8th Grade - Gateway 2

The instructional materials reviewed for CK-12 Interactive Middle School Math 8 for CCSS partially meet expectations for being designed so that teachers and students spend sufficient time working with engaging applications of mathematics. The materials include multiple opportunities for students to engage in routine application of grade-level skills and knowledge, within instruction and independently. The materials include one non-routine application problem within instruction, but students do not demonstrate independent application of mathematics in non-routine situations.

Examples of students engaging in routine application of grade-level skills and knowledge, within instruction and independently, include:

• In Chapter 3, students write and solve linear equations in real-world contexts (8.EE.7). For example, in Lesson 3.3, Activity 3, a Supplemental Question states, “The material cost for each ingredient in the fudge at Empire fudge can be seen in the table. What are some ways to reduce the total material cost per pound from $3.10/lb to $2.83/lb?” Also, in Lesson 3.7, Review Question 8 states, “The rent for a Toyota car contains two parts, one of which is a fixed charge of 100 dollars and the other is 50 dollars for each day. Which equation correctly models the total cost of renting a Toyota car for x number of days?”
• In Chapter 5, students solve problems using systems of linear equations in two variables (8.EE.8c). For example, in Lesson 5.6, Review Question 1 states, “Terry has 25 bills. He has ten-dollar bills and fifty-dollar bills only. If he has $770, how many ten-dollar bills does he have?”, and Review Question 3 states, “Five years from now, a man’s age will be three times his son’s age and five years ago, he was seven times as old as his son. Find the present ages of father and son respectively.”
• In Chapter 7, students construct a function to model a linear relationship between two quantities (8.F.4). For example, in Lesson 7.4, Activity 2, Inline Question 1 states, “Rebecca earns $17 per hour at her new job. Which equation describes the total amount of money earned as a function of time, x?” Also, in Lesson 7.8, a Review Question states, “The cost of producing a smartphone is $42.73 per phone. Additionally, the smartphone company pays a flat rate of $175 to ship each store’s order. Write an equation to model the costs for the smartphone company, y, to produce x number of smartphones and ship them to one store.”
• In Chapter 8, students know and use volume formulas to solve problems (8.G.9). For example, in Lesson 8.8, Review Question 4 states, “A shipping box measures 16 inches by 12 inches by 8 inches. A second box has a similar shape but each dimension is $$\frac{3}{4}$$ as long. How does the volume of the second box compare to the volume of the shipping box?”

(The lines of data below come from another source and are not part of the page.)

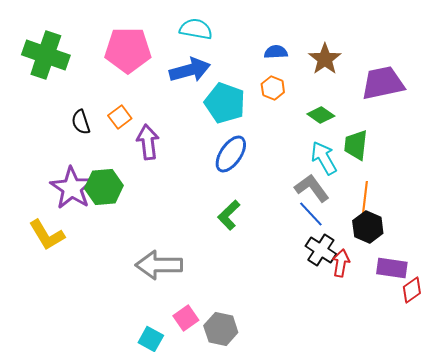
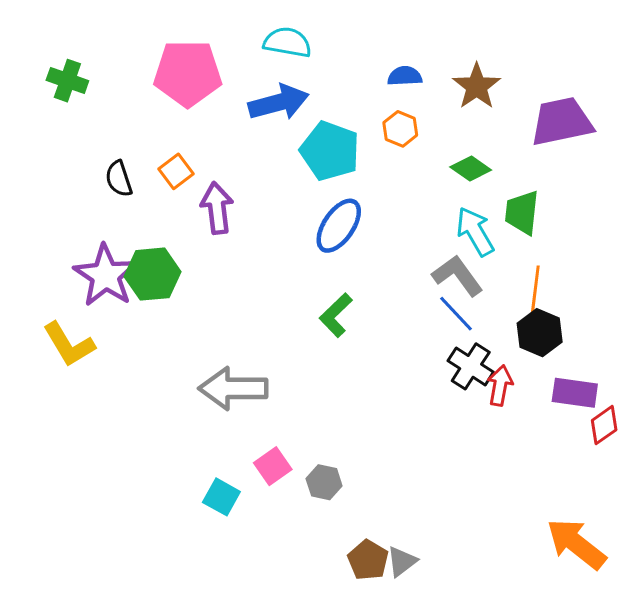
green cross: (46, 55) -> (67, 81), size x0.6
gray hexagon: (221, 329) -> (324, 482), size x0.7

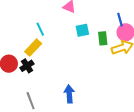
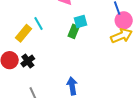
green rectangle: (103, 38) -> (74, 31), moved, turned 32
yellow rectangle: (33, 48) -> (24, 33), moved

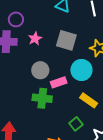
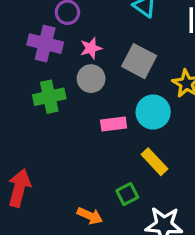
gray circle: (40, 70) -> (91, 79), moved
green cross: (42, 98) -> (49, 97), moved, turned -30

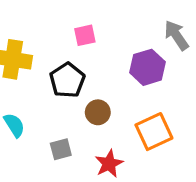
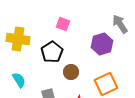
pink square: (85, 35) -> (63, 24), turned 32

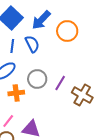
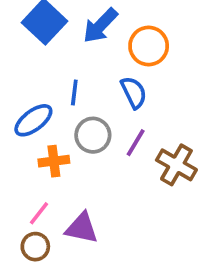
blue semicircle: (32, 44) -> (134, 92), moved
blue line: (12, 46) -> (74, 92), moved

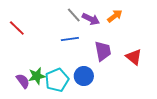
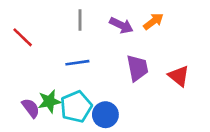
gray line: (74, 15) -> (80, 20), moved, turned 42
blue line: (70, 39) -> (77, 63), moved
blue circle: (84, 76) -> (105, 115), moved

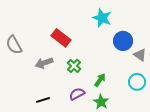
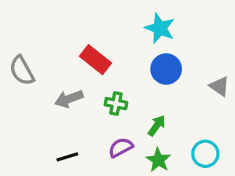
blue circle: (123, 41) -> (166, 69), moved
green cross: (74, 66) -> (116, 104), turned -32
cyan circle: (137, 82) -> (205, 154), moved

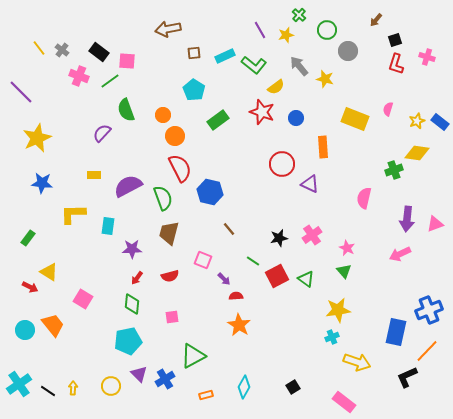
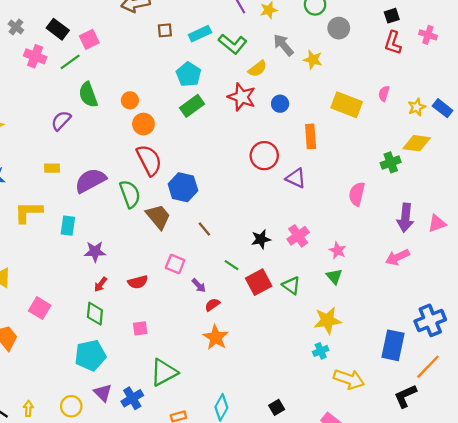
pink square: (127, 61) -> (89, 39), turned -30
cyan pentagon: (194, 90) -> (189, 74), moved
brown trapezoid: (169, 233) -> (158, 217), moved, turned 125
red semicircle: (236, 296) -> (212, 305), turned -32

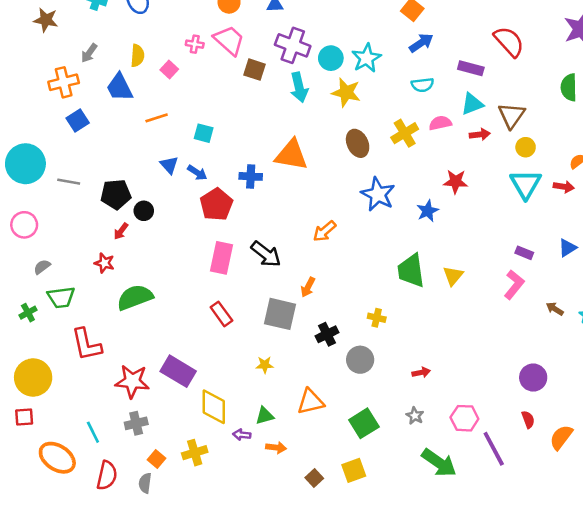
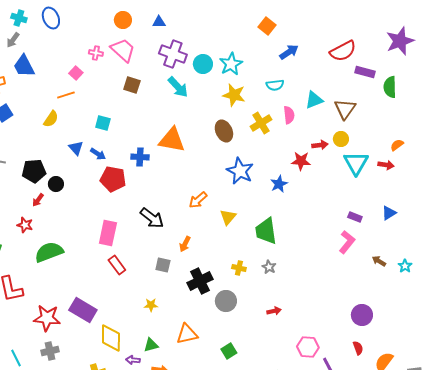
red semicircle: (509, 42) -> (343, 51), turned 104
blue arrow: (421, 43) -> (289, 52), moved
gray arrow: (89, 53) -> (13, 40), moved
yellow semicircle: (137, 56) -> (51, 119), moved, turned 30
purple rectangle: (471, 68) -> (365, 72), moved
brown square: (254, 70) -> (132, 85), moved
blue trapezoid: (120, 87) -> (24, 66), moved
cyan arrow: (299, 87) -> (178, 87), turned -30
yellow star: (346, 92) -> (234, 95), moved
orange line: (157, 118) -> (66, 95), moved
pink semicircle: (440, 123) -> (289, 115), turned 96
red arrow: (480, 134) -> (320, 145), moved
yellow circle: (526, 147) -> (341, 139), moved
red pentagon: (216, 204) -> (113, 179), turned -30
pink rectangle: (221, 258) -> (108, 233), moved
yellow triangle: (453, 276) -> (228, 217), moved
gray square: (280, 314) -> (163, 265), size x0.6
black cross: (327, 334) -> (200, 281), size x1.4
gray star: (415, 416) -> (269, 267), moved
green square: (364, 423) -> (229, 351), size x0.7

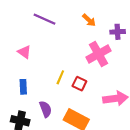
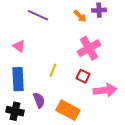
purple cross: (118, 32) -> (99, 10), moved
red square: (79, 84) -> (83, 76), moved
blue rectangle: (23, 87) -> (18, 79), size x1.6

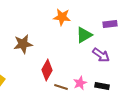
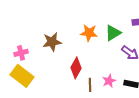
orange star: (62, 17) -> (89, 33), moved
brown line: (61, 87) -> (90, 85), turned 72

The non-routine application problem within instruction is in Chapter 7. In Lesson 7.8, Activity 1, the Discussion Question states, “Think of a real-world example for a nonlinear relationship. Explain how you know the relationship is not linear using a table and graph.”

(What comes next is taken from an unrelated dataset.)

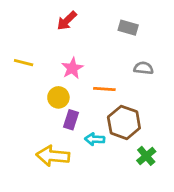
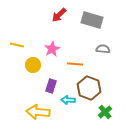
red arrow: (67, 21) -> (59, 15), moved
gray rectangle: (128, 28) -> (92, 20), size x1.5
yellow circle: (58, 97) -> (33, 65), moved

The instructional materials reviewed for CK-12 Interactive Middle School Math 8 for CCSS partially meet expectations for identifying and using the Standards for Mathematical Practice (MPs) to enrich mathematics content within and throughout the grade-level. The materials state that teachers should use a few MPs in each lesson, but each lesson does not include guidance on which MPs to use. MPs are explicitly identified in the Teacher Notes, but MPs are identified once in Chapter 7 and twice in Chapter 5.

Examples of the materials identifying and using the MPs to enrich the mathematics content include:

• MP1: In Lesson 4.1, the Introduction includes, “In this lesson, students begin graphing relationships when given a verbal description, and then they move on to graphing from a table (MP1).” 
• MP2: Lesson 2.3 states, “In this lesson, angle measures are in the form of algebraic expressions (MP2). Students work out problems with parallel lines, triangles, and transversals. Students should use facts about all the angles formed when parallel lines are cut by a transversal. Additionally, students should use facts about angles that they learned in Grade 7, such as vertical, complementary, and supplementary angles.”
• MP4: Lesson 8.6 states, “The interactive shows that the volume of the cylinder contains the volume of the cone and the sphere. Students should already know that the volume of a cone is $$\frac{1}{3}$$ the volume of the cylinder (see Volume of Cones). After this, you can move to helping them derive the equation. From there, students use the formula to calculate the volume of spheres in real-world and mathematical problems (MP4).”
• MP5: Lesson 8.1 states, “Interactives and questions should help students derive the formula for the volume of a prism (MP5).”
• MP6: Lesson 4.8 states, “This lesson focuses on how an equation in the form y = mx+b is a translation of the equation y = mx. Furthermore, two lines with the same slope but different y-intercepts, are also translations of each other. Attend to precision when discussing and defining b; b is not the y-intercept (MP6). Rather, b is the y-coordinate of the y-intercept. Students must understand that the x-coordinate of the y-intercept is always 0.”
• MP7: Lesson 8.6 states, “In this lesson, interactives and questions help students understand the relationship between the volume of the cylinder and the sphere. They will look at a sphere inside a cylinder and a cone (all with the same radius and height). The questions help students see which dimensions (of the three shapes) are the same and get to the idea of the ratio relationship (MP7).”
• MP8: This MP was identified in one lesson. Lesson 9.8 states, “This lesson also includes some problems that use addition/subtraction as a way to revisit the preceding lesson (MP8).”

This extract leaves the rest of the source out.